27/11/2025
Uma expedição científica em Sumatra, na Indonésia, terminou de forma comovente após pesquisadores encontrarem um exemplar raríssimo da Rafflesia hasseltii, uma flor gigante e parasita difícil de ser localizada. Até hoje, a maior parte do material disponível sobre a espécie vinha de ilustrações do século 19.
O biólogo local Septian “Deki” Andrikithat, que buscava a planta havia 13 anos, caiu de joelhos e chorou ao vê-la. Um vídeo publicado nas redes sociais nesta segunda-feira mostra a reação.
"Ele buscava esta flor há 13 anos", contou o botânico britânico Chris Thorogood, professor associado da Universidade de Oxford e responsável pelas imagens do momento.
Segundo Thorogood, a espécie é tão difícil de ser avistada que “já foi vista mais vezes por tigres do que por humanos”.
"Ela cresce dentro da mata, à noite, e nos exigiu dois dias de caminhada dia e noite só para encontrá-la. Poucas pessoas já viram essa flor, e nós a vimos desabrochar à noite. Foi mágico", disse o pesquisador em publicações no X.
Thorogood descreveu a experiência em silêncio diante da planta como “algo de outro planeta”. A raridade se explica pelo ciclo da Rafflesia hasseltii: o botão leva até nove meses para se desenvolver e permanece aberto apenas por alguns dias.
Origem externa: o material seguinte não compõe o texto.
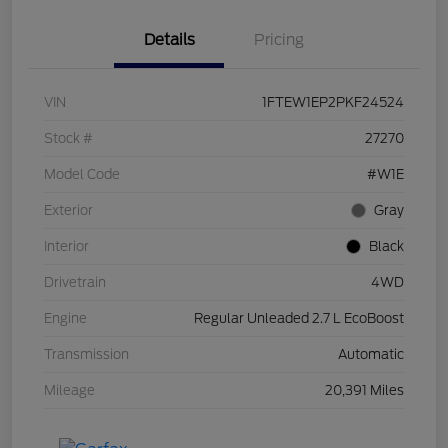
Details
Pricing
VIN
1FTEW1EP2PKF24524
Stock #
27270
Model Code
#W1E
Exterior
Gray
Interior
Black
Drivetrain
4WD
Engine
Regular Unleaded 2.7 L EcoBoost
Transmission
Automatic
Mileage
20,391 Miles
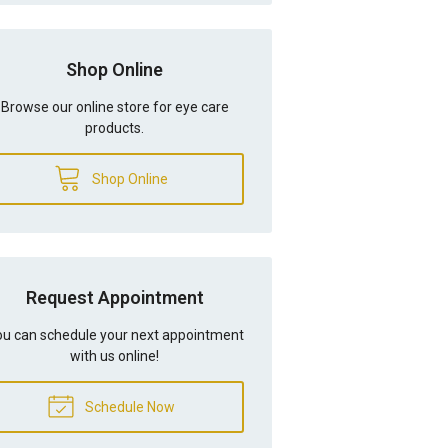
Shop Online
Browse our online store for eye care
products.
Shop Online
Request Appointment
u can schedule your next appointment
with us online!
Schedule Now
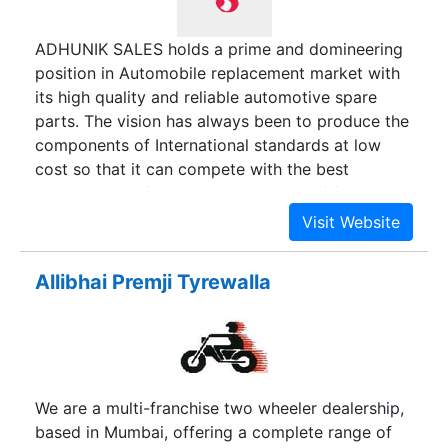
ADHUNIK SALES holds a prime and domineering
position in Automobile replacement market with
its high quality and reliable automotive spare
parts. The vision has always been to produce the
components of International standards at low
cost so that it can compete with the best
globally. Manufacturers & exporters of footboard
strip, aluminium channels, rear frame grill,
monogram, pvc beadings, panel beading, horn
cast beading, legshield beading and carburetor
Allibhai Premji Tyrewalla
items such as float, float chamber, throttle slide,
jets for lambretta & vespa.
We are a multi-franchise two wheeler dealership,
based in Mumbai, offering a complete range of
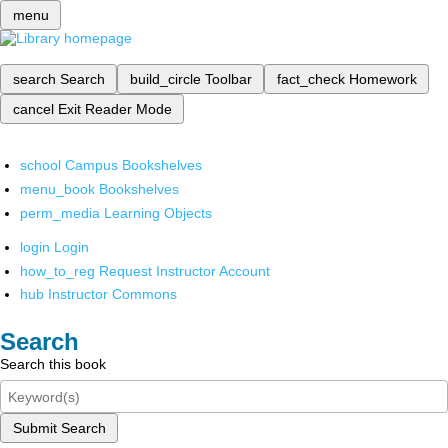
menu
search
Search
build_circle
Toolbar
fact_check
Homework
cancel
Exit Reader Mode
school
Campus Bookshelves
menu_book
Bookshelves
perm_media
Learning Objects
login
Login
how_to_reg
Request Instructor Account
hub
Instructor Commons
Search
Search this book
Submit Search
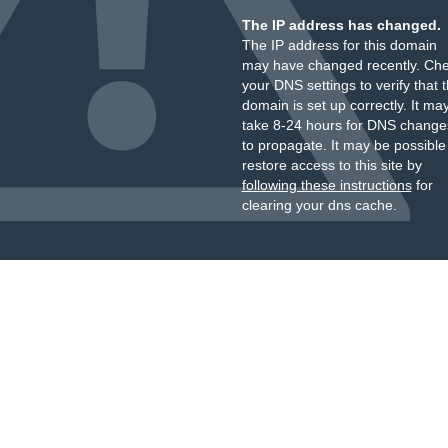
The IP address has changed.
The IP address for this domain
may have changed recently. Ch
your DNS settings to verify that 
domain is set up correctly. It ma
take 8-24 hours for DNS change
to propagate. It may be possible
restore access to this site by
following these instructions
for
clearing your dns cache.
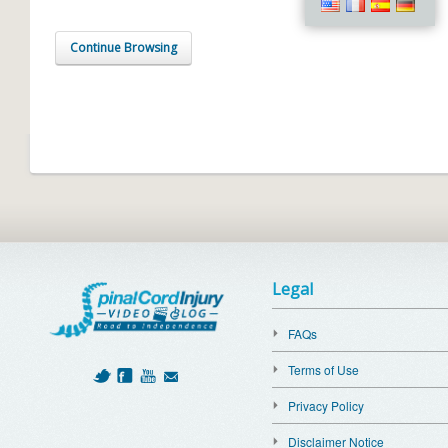
Continue Browsing
Legal
FAQs
Terms of Use
Privacy Policy
Disclaimer Notice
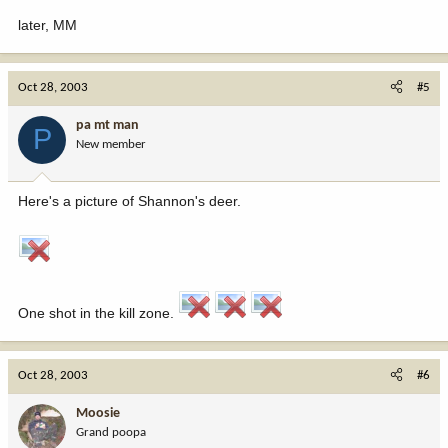
later, MM
Oct 28, 2003
#5
pa mt man
P
New member
Here's a picture of Shannon's deer.
One shot in the kill zone.
Oct 28, 2003
#6
Moosie
Grand poopa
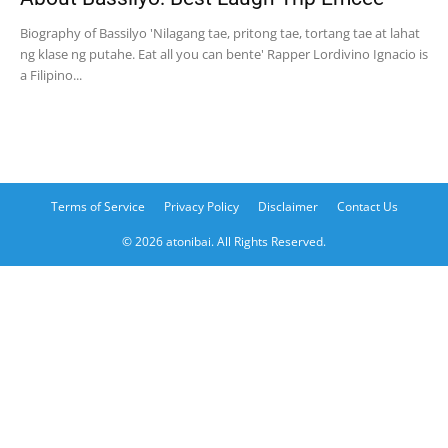
Biography of Bassilyo 'Nilagang tae, pritong tae, tortang tae at lahat
ng klase ng putahe. Eat all you can bente' Rapper Lordivino Ignacio is
a Filipino...
Terms of Service
Privacy Policy
Disclaimer
Contact Us
© 2026 atonibai. All Rights Reserved.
A flor, que tem o tamanho aproximado de uma melancia, abriu lentamente suas pétalas ao longo da noite, permitindo aos cientistas registrar o desabrochar pela primeira vez. Totalmente parasita, a espécie vive dentro de cipós tropicais e emerge apenas para florescer — período que dura cerca de uma semana.
Além da aparência incomum, a planta exala um odor semelhante ao de carne em decomposição, estratégia que atrai moscas para sua polinização. O cheiro, porém, é menos intenso do que o de outras espécies do gênero, como a Rafflesia arnoldii, a maior do mundo, conhecida como “flor-cadáver”.